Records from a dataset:
=======
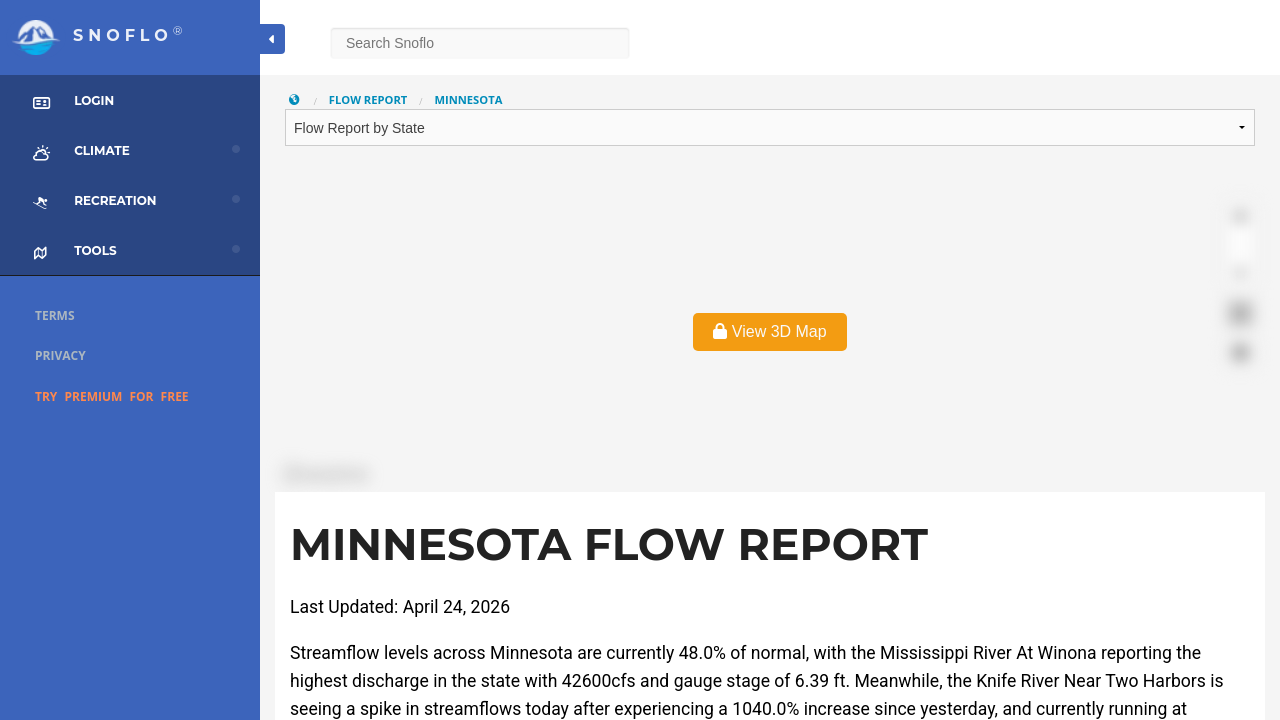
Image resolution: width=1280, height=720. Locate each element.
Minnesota (468, 99)
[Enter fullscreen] (1240, 313)
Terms (55, 315)
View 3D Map (769, 331)
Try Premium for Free (112, 396)
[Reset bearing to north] (1240, 274)
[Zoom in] (1240, 216)
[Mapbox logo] (325, 474)
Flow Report (368, 99)
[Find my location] (1240, 352)
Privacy (60, 355)
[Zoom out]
=======
§ **Work instruction**
Only a word-for-word repetition of the lines from the one containing "[Enter fullscreen] (1240, 313)" to the final line of the data above counts as the answer.

§ **Output**
[Enter fullscreen] (1240, 313)
Terms (55, 315)
View 3D Map (769, 331)
Try Premium for Free (112, 396)
[Reset bearing to north] (1240, 274)
[Zoom in] (1240, 216)
[Mapbox logo] (325, 474)
Flow Report (368, 99)
[Find my location] (1240, 352)
Privacy (60, 355)
[Zoom out]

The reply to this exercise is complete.